Read through the data and count the lines that contain the string "trabajadores"; give only the result.
::::::::
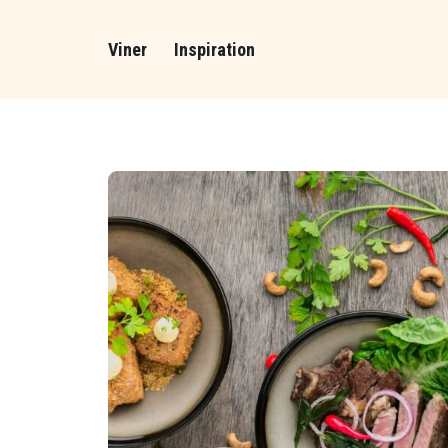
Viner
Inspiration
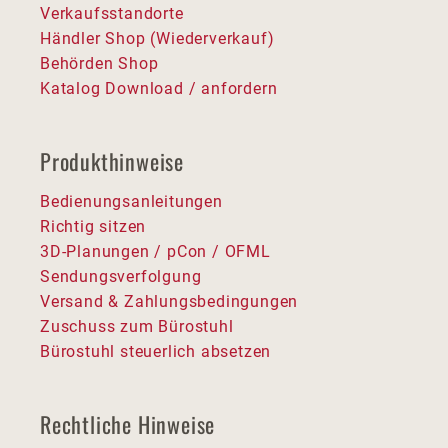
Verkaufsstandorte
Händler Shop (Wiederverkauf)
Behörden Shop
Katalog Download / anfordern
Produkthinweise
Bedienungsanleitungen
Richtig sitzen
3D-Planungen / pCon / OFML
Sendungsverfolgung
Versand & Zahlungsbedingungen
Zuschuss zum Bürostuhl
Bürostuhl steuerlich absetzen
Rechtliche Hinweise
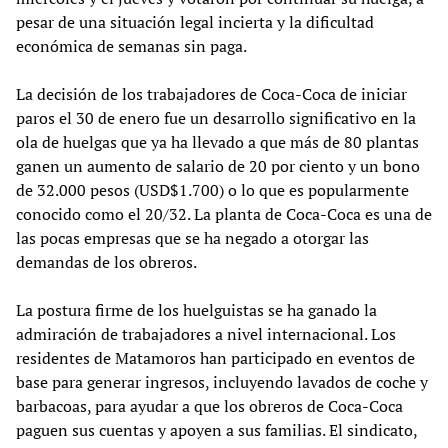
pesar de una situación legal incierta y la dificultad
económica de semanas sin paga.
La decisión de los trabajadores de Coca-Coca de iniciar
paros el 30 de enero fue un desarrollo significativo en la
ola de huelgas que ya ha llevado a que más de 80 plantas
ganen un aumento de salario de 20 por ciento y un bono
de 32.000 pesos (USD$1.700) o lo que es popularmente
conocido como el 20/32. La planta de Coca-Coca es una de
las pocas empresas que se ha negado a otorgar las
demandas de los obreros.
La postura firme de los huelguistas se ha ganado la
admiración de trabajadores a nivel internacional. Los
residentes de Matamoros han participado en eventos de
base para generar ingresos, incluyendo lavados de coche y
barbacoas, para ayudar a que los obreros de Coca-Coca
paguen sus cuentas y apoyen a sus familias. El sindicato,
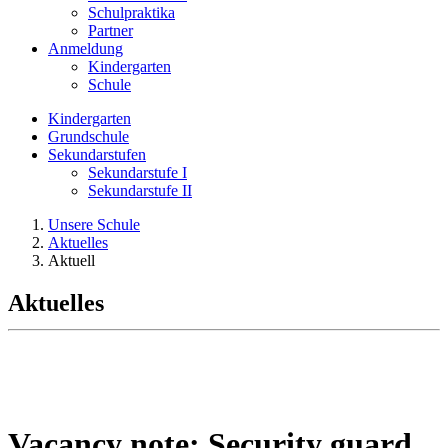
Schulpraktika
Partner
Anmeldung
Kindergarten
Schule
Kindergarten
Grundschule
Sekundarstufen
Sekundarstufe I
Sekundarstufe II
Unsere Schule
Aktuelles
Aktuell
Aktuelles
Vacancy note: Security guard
::::::::
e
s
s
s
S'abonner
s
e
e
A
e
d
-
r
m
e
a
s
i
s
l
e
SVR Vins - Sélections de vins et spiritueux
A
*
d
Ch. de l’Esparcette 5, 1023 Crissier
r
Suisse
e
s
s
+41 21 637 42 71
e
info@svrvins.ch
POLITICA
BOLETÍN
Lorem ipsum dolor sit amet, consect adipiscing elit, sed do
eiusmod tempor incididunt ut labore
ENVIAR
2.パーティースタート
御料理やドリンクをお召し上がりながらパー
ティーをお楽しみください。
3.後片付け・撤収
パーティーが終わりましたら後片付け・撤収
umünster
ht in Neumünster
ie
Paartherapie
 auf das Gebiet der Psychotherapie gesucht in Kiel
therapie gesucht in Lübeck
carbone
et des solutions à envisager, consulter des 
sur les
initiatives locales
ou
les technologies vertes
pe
::::::::
• **THE COMPLETED TASK**: 2